El duelo que no viví no pueden forzarme a creerlo, ¿cómo? Si, no importa lo que indague, la memoria exhibe su torpeza al indicarme que a esos dos seres los introdujeron en cajas de pino; si no les he puesto flores; si no guardo conciencia del color de la piel inerte; si la vigilia que, en teoría, se produjo en el tanatorio, ese lugar inhóspito al que fueron arribando primos, sobrinos, y los otros nietos, algunos con obsequios alimenticios para los hijos que ni un rato lograron sacar para cenar, debo inventármela contra mi voluntad, al igual que los rezos que no quise aprender. Cuando los recuerdos no aciertan a construir una verdad tan profunda como la muerte, porque ésta ocurre sólo en el censo y no en la urdimbre colectiva del ritual, entonces la única certeza pasa a ser el fantasma, que llama a la puerta mil veces, que inunda los espejos si intento reflejarme en ellos.

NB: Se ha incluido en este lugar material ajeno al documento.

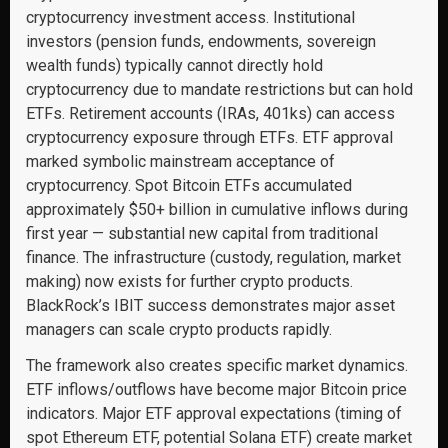
cryptocurrency investment access. Institutional
investors (pension funds, endowments, sovereign
wealth funds) typically cannot directly hold
cryptocurrency due to mandate restrictions but can hold
ETFs. Retirement accounts (IRAs, 401ks) can access
cryptocurrency exposure through ETFs. ETF approval
marked symbolic mainstream acceptance of
cryptocurrency. Spot Bitcoin ETFs accumulated
approximately $50+ billion in cumulative inflows during
first year — substantial new capital from traditional
finance. The infrastructure (custody, regulation, market
making) now exists for further crypto products.
BlackRock’s IBIT success demonstrates major asset
managers can scale crypto products rapidly.
The framework also creates specific market dynamics.
ETF inflows/outflows have become major Bitcoin price
indicators. Major ETF approval expectations (timing of
spot Ethereum ETF, potential Solana ETF) create market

Hay días que me pregunto si mi experiencia comparte algún retazo melancólico con la de aquellas personas que tienen a familiares desaparecidos o sepultados en fosas comunes; otros, el desaliento de quienes perdieron a sus seres queridos a manos de la covid, arrebatándoselos los servicios médicos por miedo al contagio, me genera también empatía, pues la liturgia del entierro se llevó a cabo sin permitir la imprescindible despedida en persona. A veces, siento que cada muerto es en sí mismo una respiración que palpita, levita por los pasillos y hace gala de su presencia en los momentos más insospechados, como resultado de nuestra debilidad contemporánea para dotar de sentido a ese vacío. Sea como fuere, a mi mesa celebratoria de esta festividad, entre copas de champán y viandas, se han sentado tanto Luciana como Antonio, bien acicalados para la ocasión, como ese calendario roto que yo me había empeñado en reparar y ellos me regalan imperfectamente sincronizado, ajustado al cariño que nos debemos.